The Greek Ministry of National Economy and Finance is considering freezing property objective values for at least the next year, a move that is part of a broader strategy to address the country’s housing crisis, complementing other recently announced government interventions.
Objective values were last adjusted three years ago, since when market prices have risen considerably. The concern is that aligning objective values with current market prices could trigger further increases in property values, worsening the already acute housing problem.

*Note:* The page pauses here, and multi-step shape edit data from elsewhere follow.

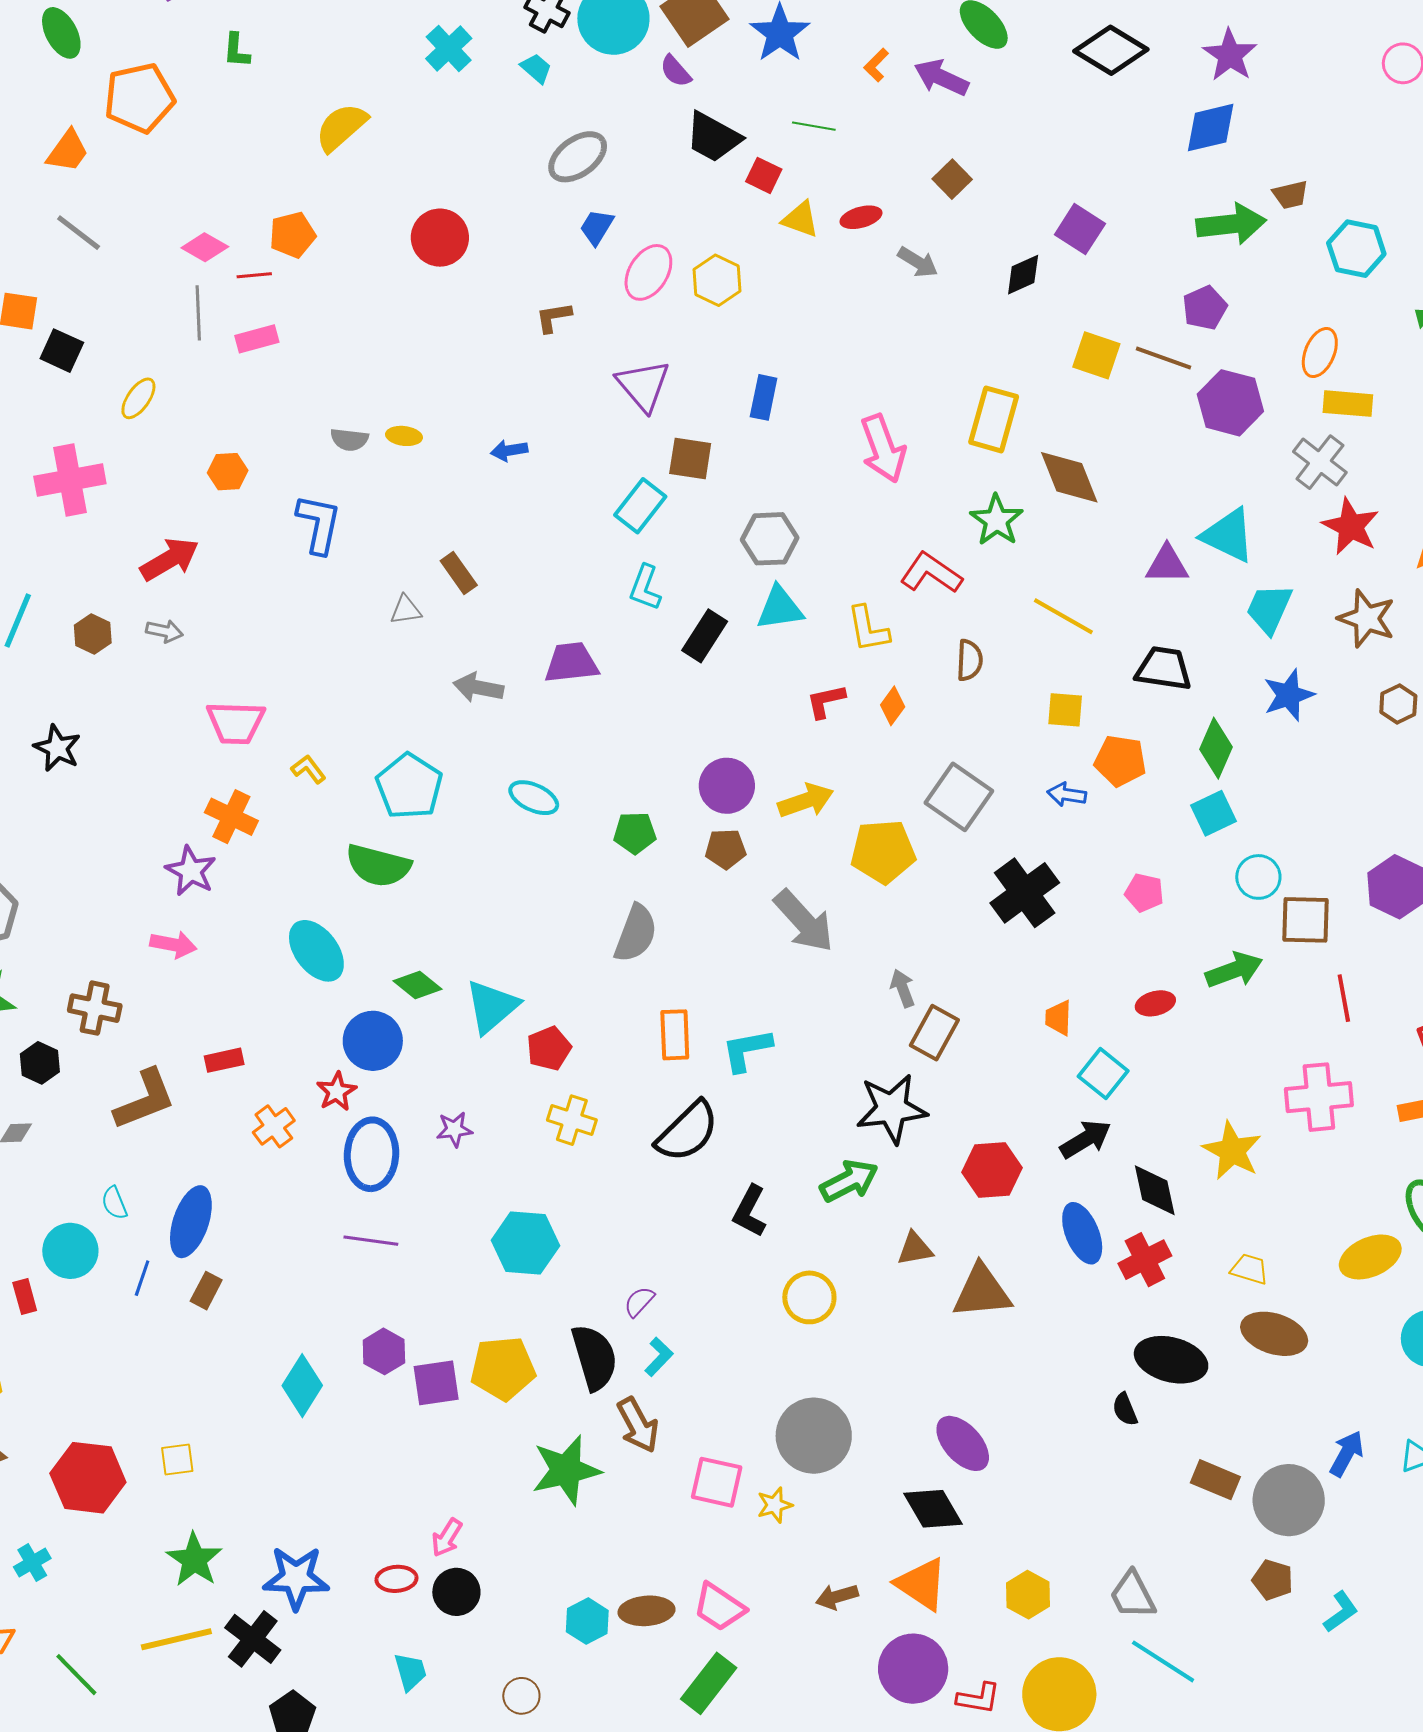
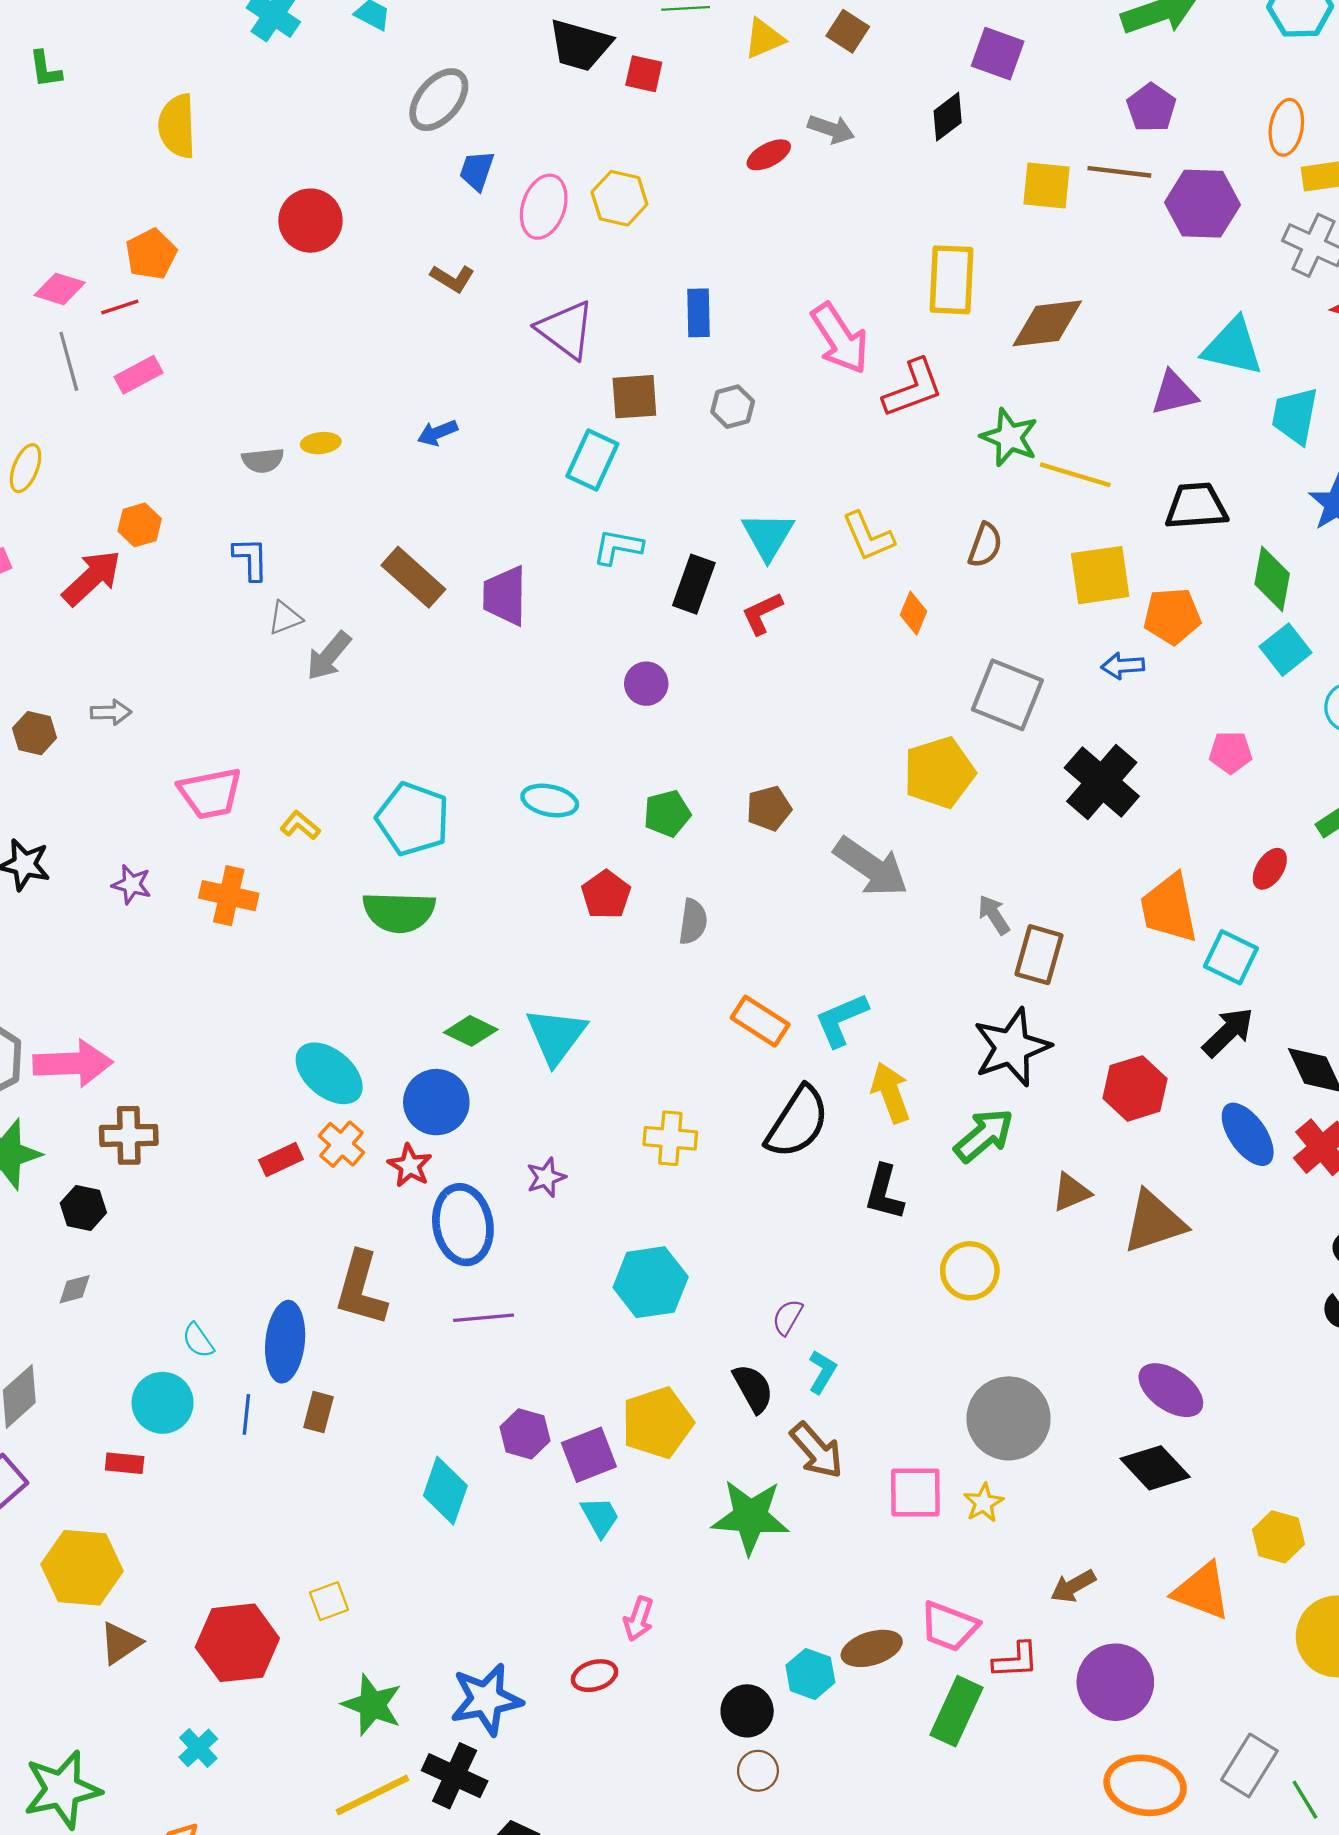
yellow semicircle: (341, 127) -> (177, 126), turned -38
red ellipse: (861, 217) -> (769, 155), moved
yellow triangle: (800, 219) -> (764, 39), moved, turned -30
brown L-shape: (554, 317) -> (453, 278), turned -126
brown diamond: (1069, 477) -> (1047, 323), turned -62
green star: (997, 520) -> (1009, 437), moved
blue L-shape: (319, 524) -> (251, 559), size x0.7
gray hexagon: (770, 539) -> (733, 407), moved, size x0.7
red arrow: (170, 559) -> (92, 578), moved
brown rectangle: (459, 573) -> (413, 577), size x1.4
red L-shape: (931, 573) -> (913, 388), moved, turned 138
cyan L-shape: (645, 588) -> (618, 547), turned 93
cyan triangle: (780, 608) -> (768, 536), turned -38
gray triangle: (406, 610) -> (285, 618), moved
brown semicircle: (970, 660) -> (985, 545), turned 30
purple trapezoid: (571, 663) -> (505, 596), moved, turned -70
gray arrow: (478, 688) -> (329, 656), moved, turned -48
red L-shape: (826, 701) -> (762, 613), moved
yellow square: (1065, 710) -> (1100, 575), size x1.5
purple circle: (727, 786) -> (646, 684), moved, size x0.7
yellow arrow: (806, 801) -> (891, 1093), moved, turned -78
purple star: (191, 871) -> (132, 885), moved, size x0.7
gray semicircle: (636, 933) -> (693, 922), size x0.7
pink arrow: (173, 945) -> (73, 1063), moved, size x1.5
cyan ellipse: (316, 951) -> (329, 1073), moved
red ellipse: (1155, 1003) -> (1270, 869), turned -30
orange trapezoid: (1058, 1018) -> (1169, 908), size x1.8
orange rectangle: (675, 1035) -> (760, 1021), turned -42
red pentagon: (549, 1048) -> (606, 895), moved
brown L-shape: (145, 1099) -> (361, 1289), moved, turned 140
orange cross: (274, 1126) -> (341, 1144), moved
red rectangle: (25, 1297) -> (125, 1463), turned -56
black semicircle: (594, 1357) -> (753, 1388), size x0.7
green star: (566, 1470) -> (750, 1517), turned 30
orange triangle: (922, 1584) -> (1202, 1591), moved
black circle: (456, 1592) -> (747, 1711), moved
purple circle: (913, 1669) -> (1115, 1682), moved
cyan trapezoid: (410, 1672) -> (600, 1517), moved
red L-shape: (978, 1698) -> (1016, 1660), moved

Besides the potential freeze on objective values, the economic team is also considering extending the suspension of VAT on newly built properties and the property capital gains tax, likely through 2025. These measures, first implemented in 2019, have effectively stimulated property transactions and new construction.
Greece’s real estate market continues to show strong growth. Bank of Greece data for the second quarter of 2024 shows a 9.2% year-on-year increase in apartment prices. New apartments (up to 5 years old) saw a 10.7% rise, while older properties increased by 8.3%.
Price increases vary geographically. Thessaloniki leads at 12.1%, followed by other areas at 10.4%, Athens at 9.1%, and other major cities at 7.3%. Overall, urban areas across Greece experienced an average 9.0% price increase compared to the same quarter last year.
Despite these significant increases, nationwide property prices remain slightly below the 2008 peak. However, since the market’s recovery began in 2017, average prices across Greece have surged by 69%, with Attica and Thessaloniki seeing even more substantial increases of 88% and 78% respectively.
These market dynamics highlight the government’s motivation to consider strategic measures to manage the rapidly evolving real estate landscape and its impact on housing affordability.